The proof of Lemma 2.11.5 is done by induction on the generation of $L \to_β L^′$. That is, all modes of constructing $L \to_β L^′$ are considered, and for each, we show that indeed, given $Γ ⊢L : ρ$ each mode of generating $L \to _{β} L^′$ leads to $Γ ⊢L^′ : ρ$.
There are four modes of generating $L \to_β L^′$, as follows.
(1) Basis. $(λx : σ. M)N →_β M[x := N]$
(2) Compatibility. If $M →_β N$, then $MK →_β NK$
(3) Compatibility. If $M →_β N$, then $KM →_β KN$
(4) Compatibility. If $M →_β N$, then $λx. M →_β λx. N$
The textbook provides a proof for the (1) basis case.
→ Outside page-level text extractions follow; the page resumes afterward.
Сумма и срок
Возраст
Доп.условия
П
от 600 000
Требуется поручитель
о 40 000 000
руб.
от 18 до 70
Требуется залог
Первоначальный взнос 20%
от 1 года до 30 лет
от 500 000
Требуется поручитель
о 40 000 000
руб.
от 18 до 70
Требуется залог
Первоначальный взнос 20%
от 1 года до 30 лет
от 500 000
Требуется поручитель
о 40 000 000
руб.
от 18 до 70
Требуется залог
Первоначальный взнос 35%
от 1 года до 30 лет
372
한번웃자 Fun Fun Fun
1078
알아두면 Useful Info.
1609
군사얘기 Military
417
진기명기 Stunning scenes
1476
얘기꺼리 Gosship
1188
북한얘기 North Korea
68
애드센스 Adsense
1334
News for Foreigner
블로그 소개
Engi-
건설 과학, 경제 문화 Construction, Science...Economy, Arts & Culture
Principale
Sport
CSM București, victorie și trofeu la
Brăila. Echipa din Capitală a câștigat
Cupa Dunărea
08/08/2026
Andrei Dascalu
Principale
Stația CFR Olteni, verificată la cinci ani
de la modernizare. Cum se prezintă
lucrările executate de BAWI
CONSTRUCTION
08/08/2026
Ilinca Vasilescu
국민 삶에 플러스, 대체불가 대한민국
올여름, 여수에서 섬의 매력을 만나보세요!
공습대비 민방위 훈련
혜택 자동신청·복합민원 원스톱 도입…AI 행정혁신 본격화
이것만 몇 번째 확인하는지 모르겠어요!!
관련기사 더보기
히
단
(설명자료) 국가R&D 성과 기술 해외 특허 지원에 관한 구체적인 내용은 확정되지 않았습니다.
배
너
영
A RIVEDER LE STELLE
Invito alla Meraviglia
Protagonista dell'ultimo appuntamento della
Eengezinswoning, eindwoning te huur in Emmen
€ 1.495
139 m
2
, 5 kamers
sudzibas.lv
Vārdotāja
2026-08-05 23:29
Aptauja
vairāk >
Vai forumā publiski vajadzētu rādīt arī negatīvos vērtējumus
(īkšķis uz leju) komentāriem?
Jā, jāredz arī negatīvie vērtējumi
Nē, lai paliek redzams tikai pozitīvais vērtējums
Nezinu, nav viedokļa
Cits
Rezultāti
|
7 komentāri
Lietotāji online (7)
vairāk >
We'll provide the proofs for the compatibility cases (2-4).
(2) (Compatibility) If $M →_β N,$ then $MK →_β NK$
In this case $L ≡MK$ and $L^′ ≡NK$.
So, we aim to show that if $Γ ⊢MK : ρ$ and if $MK \to _{β} NK$, then $Γ ⊢NK: ρ$.
We assume:
- the precursor is true, $M →_β N$, and
- induction hypothesis: if $Γ ⊢M : α$ and if $M \to _{β} N$, then $Γ ⊢N : α$
We start with
$$Γ ⊢ MK : ρ$$
Then by the Generation Lemma 2.10.7, we must have
$$ Γ ⊢ M :γ→ ρ \quad \land \quad Γ ⊢K : γ$$
The induction hypothesis tells us
$$Γ⊢N: γ→ρ$$
And so, finally,
$$Γ⊢NK:ρ$$
So we have shown that if $Γ ⊢MK : ρ$ and if $MK \to _{β} NK$, then $Γ ⊢NK: ρ$.
(3) (Compatibility) If $M →_β N,$ then $KM →_β KN$
In this case $L ≡KM$ and $L^′ ≡KN$.
So, we aim to show that if $Γ ⊢KM : ρ$ and if $KM \to _{β} KN$, then $Γ ⊢KN: ρ$.
We assume:
- the precursor is true, $M →_β N$, and
- induction hypothesis: if $Γ ⊢M : α$ and if $M \to _{β} N$, then $Γ ⊢N : α$
We start with
$$Γ ⊢ KM : ρ$$
Then by the Generation Lemma 2.10.7, we must have
$$ Γ ⊢ K :γ→ ρ \quad \land \quad Γ ⊢M : γ$$
The induction hypothesis tells us
$$Γ⊢N: γ$$
And so, finally,
$$Γ⊢KN:ρ$$
So we have shown that if $Γ ⊢KM : ρ$ and if $KM \to _{β} KN$, then $Γ ⊢KN: ρ$.
(4) Compatibility. If $M →_β N$, then $λx. M →_β λx. N$
In this case $L ≡λx. M$ and $L^′ ≡λx. N$.
So, we aim to show that if $Γ ⊢λx. M : ρ$ and if $λx. M \to _{β} λx. N$, then $Γ ⊢λx. N: ρ$.
We assume:
- the precursor is true, $M →_β N$, and
- induction hypothesis: if $Γ ⊢M : α$ and if $M \to _{β} N$, then $Γ ⊢N : α$
We start with
$$Γ ⊢λx. M : ρ$$
Then by the Generation Lemma 2.10.7, we must have
$$ Γ, x:α ⊢ M :β \quad \land \quad ρ \equiv α→β$$
The induction hypothesis tells us
$$Γ, x:α ⊢N: β$$
And so, finally,
$$Γ ⊢λx. N : ρ$$
So we have shown that if $Γ ⊢λx. M : ρ$ and if $λx. M \to _{β} λx. N$, then $Γ ⊢λx. N: ρ$.